In August of 1998 a college textbook writer, Judith Rich Harris, received an award from the American Psychological Association (APA) for work that questioned a central tenet of current popular psychology and of much clinical theory written since World War II. Harris aimed her Molotov cocktail at the idea that parents are the primary shapers of human character, and, therefore, are responsible for enormous suffering. She offered instead a new theory of personality development: group socialization theory, asserting that peers shape human character and that this is essential for continuation of the species. Children need skills to live in their own generation, not that of their parents. The award Harris received bears the name of George Miller, a much-honored scholar and the very man who advised her to leave the Harvard doctoral program 37 years ago because, he said, she lacked originality.
The paradoxes here are of biblical proportions, worthy of Jesus' own use of parables. One Graduate Theological Union doctoral student, herself the mother of two teenaged boys, first heard of Judith Harris's challenge to psychology while standing in a grocery line. A couple in their seventies, just ahead of her, read aloud an inflammatory Newsweek headline: "Do Parents Matter? A New Heated Debate About How Kids Develop."
"There it is," the older woman remarked cheerfully. "It's not our fault after all."
"It isn't?" the doctoral student exclaimed. "Then why am I bothering?"
Client after client carried the same edition of Newsweek into my office from my waiting room, in case there was a pause in our session, I suppose, or to ask me what I thought of Harris's radical proposal. And The Nurture Assumption, the book expanding the argument laid out in her prize-winning article, quickly landed on the bestseller list. Harris certainly hit a nerve.
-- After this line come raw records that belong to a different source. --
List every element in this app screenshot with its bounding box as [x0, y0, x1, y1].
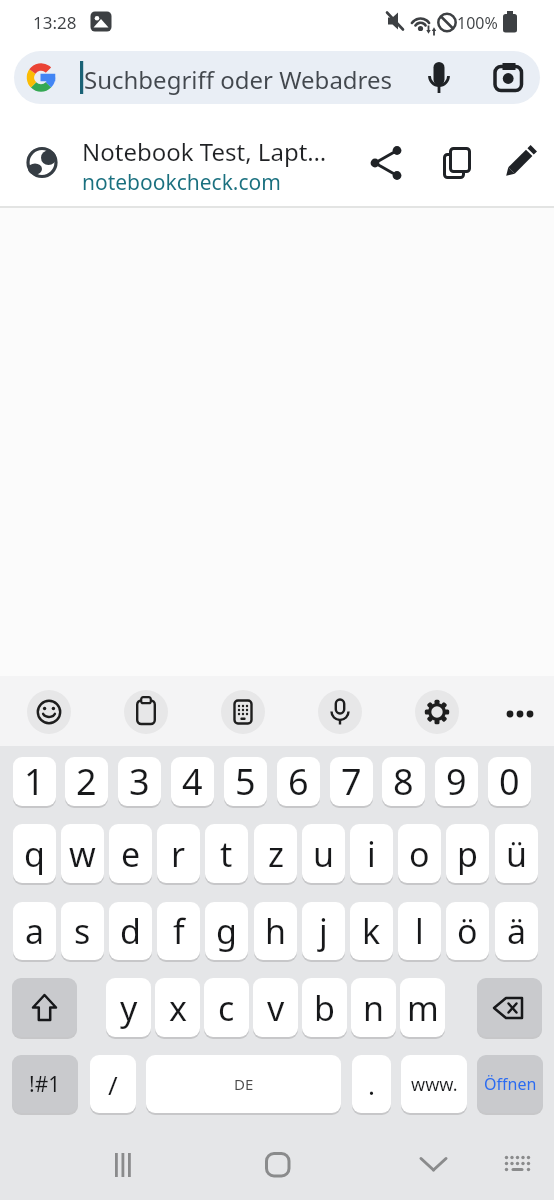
staticText: f	[173, 908, 185, 954]
button[interactable]	[495, 1145, 540, 1190]
button[interactable]: e	[109, 824, 152, 883]
button[interactable]	[247, 1140, 307, 1190]
button[interactable]: c	[204, 978, 249, 1037]
button[interactable]	[360, 133, 415, 189]
button[interactable]: 0	[488, 757, 531, 806]
button[interactable]: i	[350, 824, 393, 883]
staticText: 2	[76, 757, 97, 806]
button[interactable]	[495, 133, 545, 189]
button[interactable]	[403, 1140, 463, 1190]
staticText: 3	[129, 757, 150, 806]
button[interactable]: 7	[330, 757, 373, 806]
button[interactable]: z	[254, 824, 297, 883]
button[interactable]: y	[106, 978, 151, 1037]
button[interactable]: w	[61, 824, 104, 883]
staticText: !#1	[29, 1070, 61, 1099]
button[interactable]: 8	[382, 757, 425, 806]
button[interactable]: d	[109, 902, 152, 960]
button[interactable]: /	[90, 1055, 136, 1113]
button[interactable]	[318, 690, 362, 734]
button[interactable]	[488, 55, 532, 101]
staticText: u	[313, 831, 335, 877]
button[interactable]: k	[350, 902, 393, 960]
button[interactable]: u	[302, 824, 345, 883]
button[interactable]: ä	[495, 902, 538, 960]
staticText: i	[367, 831, 376, 877]
staticText: s	[74, 908, 91, 954]
staticText: v	[267, 985, 285, 1031]
button[interactable]: ö	[446, 902, 489, 960]
button[interactable]	[415, 690, 459, 734]
button[interactable]: 1	[13, 757, 56, 806]
button[interactable]: b	[302, 978, 347, 1037]
staticText: z	[268, 831, 284, 877]
staticText: g	[216, 908, 237, 954]
button[interactable]: 5	[224, 757, 267, 806]
button[interactable]	[477, 978, 542, 1037]
staticText: 4	[182, 757, 203, 806]
button[interactable]: 3	[118, 757, 161, 806]
button[interactable]: g	[205, 902, 248, 960]
button[interactable]: www.	[401, 1055, 467, 1113]
staticText: 8	[393, 757, 414, 806]
button[interactable]: r	[157, 824, 200, 883]
staticText: Suchbegriff oder Webadres	[84, 63, 393, 96]
button[interactable]	[500, 690, 544, 734]
staticText: DE	[234, 1074, 254, 1094]
button[interactable]: p	[446, 824, 489, 883]
staticText: p	[457, 831, 478, 877]
button[interactable]	[420, 55, 460, 101]
button[interactable]: s	[61, 902, 104, 960]
staticText: r	[171, 831, 186, 877]
staticText: c	[218, 985, 235, 1031]
button[interactable]: q	[13, 824, 56, 883]
staticText: x	[169, 985, 187, 1031]
button[interactable]: j	[302, 902, 345, 960]
button[interactable]: DE	[146, 1055, 341, 1113]
button[interactable]	[221, 690, 265, 734]
staticText: 1	[24, 757, 45, 806]
staticText: 5	[235, 757, 256, 806]
button[interactable]	[124, 690, 168, 734]
button[interactable]: t	[205, 824, 248, 883]
staticText: www.	[411, 1072, 458, 1097]
button[interactable]	[14, 51, 540, 104]
staticText: b	[314, 985, 335, 1031]
staticText: ü	[506, 831, 528, 877]
button[interactable]	[12, 978, 77, 1037]
button[interactable]: x	[155, 978, 200, 1037]
button[interactable]: l	[398, 902, 441, 960]
staticText: Notebook Test, Lapt…	[82, 135, 327, 168]
button[interactable]: n	[351, 978, 396, 1037]
button[interactable]	[27, 690, 71, 734]
button[interactable]: h	[254, 902, 297, 960]
staticText: 7	[341, 757, 362, 806]
button[interactable]: o	[398, 824, 441, 883]
staticText: o	[409, 831, 430, 877]
staticText: 6	[288, 757, 309, 806]
staticText: y	[120, 985, 138, 1031]
button[interactable]: 4	[171, 757, 214, 806]
staticText: n	[363, 985, 385, 1031]
button[interactable]: Öffnen	[477, 1055, 543, 1113]
button[interactable]: 9	[435, 757, 478, 806]
staticText: 13:28	[33, 11, 77, 34]
staticText: h	[265, 908, 287, 954]
button[interactable]: v	[253, 978, 298, 1037]
button[interactable]	[0, 115, 360, 206]
button[interactable]: ü	[495, 824, 538, 883]
staticText: /	[108, 1067, 118, 1102]
button[interactable]: .	[352, 1055, 391, 1113]
staticText: d	[120, 908, 141, 954]
button[interactable]: m	[400, 978, 445, 1037]
button[interactable]	[428, 133, 483, 189]
staticText: 0	[499, 757, 520, 806]
staticText: ä	[507, 908, 527, 954]
button[interactable]: a	[13, 902, 56, 960]
staticText: .	[368, 1067, 375, 1102]
button[interactable]: f	[157, 902, 200, 960]
button[interactable]: 2	[65, 757, 108, 806]
button[interactable]	[92, 1140, 152, 1190]
button[interactable]: !#1	[12, 1055, 78, 1113]
button[interactable]: 6	[277, 757, 320, 806]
That parents are responsible for their children's lives, character, and misery is an article of faith that has dominated popular culture as well as much of the psychology world for 30 or 40 years. It has served us well. According to this logic, there was a time when we were wonderful and innocent, with practically unlimited potential, but our parents and society ruined our lives. Moreover, this dogma guarantees that, if parents do their job right, it is possible to raise perfect children who become perfectly happy and productive adults (a notion that many Christian parents have found seductive—and never mind original sin). If a child is in trouble, we know who is to blame.
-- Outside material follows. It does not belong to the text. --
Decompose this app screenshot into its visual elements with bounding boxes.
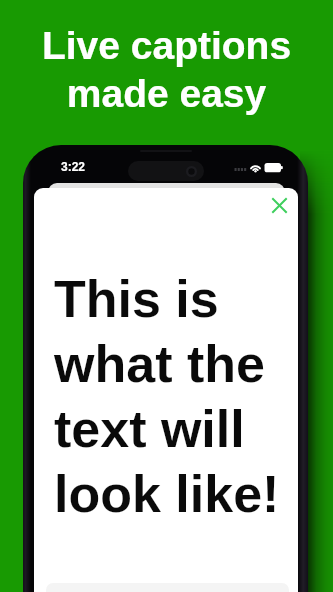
staticText: This is what the text will look like! [54, 270, 280, 523]
staticText: Live captions made easy [0, 24, 333, 115]
button[interactable]: Close [262, 188, 297, 223]
staticText: 3:22 [61, 160, 86, 173]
No mystery here; everything is predictable. But it is precisely this outlook that Jesus challenged regularly. His parables were frequently designed to disrupt the pretensions of human-controlled holiness, which traps both the accuser and the accused. Perhaps there is something of the Spirit in Judith Rich Harris's persuasive argument. She knows too much to be brushed aside easily. In this she offers us painfully needed grace.
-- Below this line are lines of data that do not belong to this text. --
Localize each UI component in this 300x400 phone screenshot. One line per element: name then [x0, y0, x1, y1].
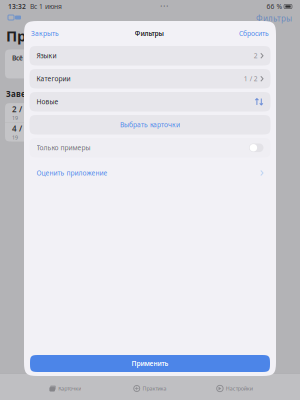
button[interactable]: Языки: [30, 46, 270, 66]
button[interactable]: Настройки: [192, 378, 277, 399]
staticText: 66 %: [266, 2, 282, 11]
button[interactable]: Категории: [30, 69, 270, 88]
button[interactable]: Применить: [30, 355, 270, 372]
staticText: 2: [254, 51, 258, 60]
staticText: 13:32: [8, 2, 26, 11]
button[interactable]: Новые: [30, 92, 270, 112]
staticText: Сбросить: [239, 29, 269, 38]
button[interactable]: Карточки: [23, 378, 108, 399]
staticText: Фильтры: [256, 13, 292, 24]
staticText: Применить: [132, 359, 168, 368]
staticText: Выбрать карточки: [120, 120, 180, 129]
staticText: 4 /: [12, 123, 22, 134]
staticText: Настройки: [226, 385, 253, 392]
staticText: Практика: [142, 385, 166, 392]
button[interactable]: Сбросить: [237, 26, 271, 41]
staticText: Только примеры: [36, 143, 90, 152]
staticText: 2 /: [12, 104, 22, 114]
staticText: Языки: [36, 51, 56, 60]
button[interactable]: Практика: [108, 378, 192, 399]
staticText: Категории: [36, 74, 70, 83]
staticText: Фильтры: [134, 29, 164, 38]
button[interactable]: Оценить приложение: [30, 161, 270, 185]
staticText: Закрыть: [31, 29, 59, 38]
staticText: Новые: [36, 97, 58, 106]
staticText: Заве: [6, 88, 26, 99]
staticText: Пра: [6, 26, 35, 46]
staticText: Вс 1 июня: [30, 2, 62, 11]
staticText: Оценить приложение: [36, 169, 108, 178]
button[interactable]: Выбрать карточки: [30, 115, 270, 134]
button[interactable]: Только примеры: [30, 138, 270, 158]
staticText: • • •: [160, 3, 168, 10]
staticText: Всё: [12, 54, 23, 62]
staticText: Карточки: [58, 385, 81, 392]
staticText: 19: [12, 114, 18, 122]
button[interactable]: Закрыть: [29, 26, 61, 41]
staticText: 1 / 2: [244, 74, 258, 83]
staticText: 19: [12, 134, 18, 141]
Academics have been quick to point out that she has no credentials: she holds no Ph.D., and she is not a tenure-track professor at any university, let alone a prestigious one. She is, however, not that easy to dismiss. As a former doctoral student and a writer of college texts, she understands research well, and since she is not embroiled in any particular area of research that would demand her exclusive focus, she has read widely in clinical, social, and educational psychology, behaviorism, cultural anthropology, and primate studies. Harris envisions and describes a child far more active, observant, intelligent, resilient, and flexible than the more passive, acted-upon infant we are accustomed to meeting in the psychology of popular culture. And Harris is also a mother, thus representative of many voices rarely heard in the academic literature.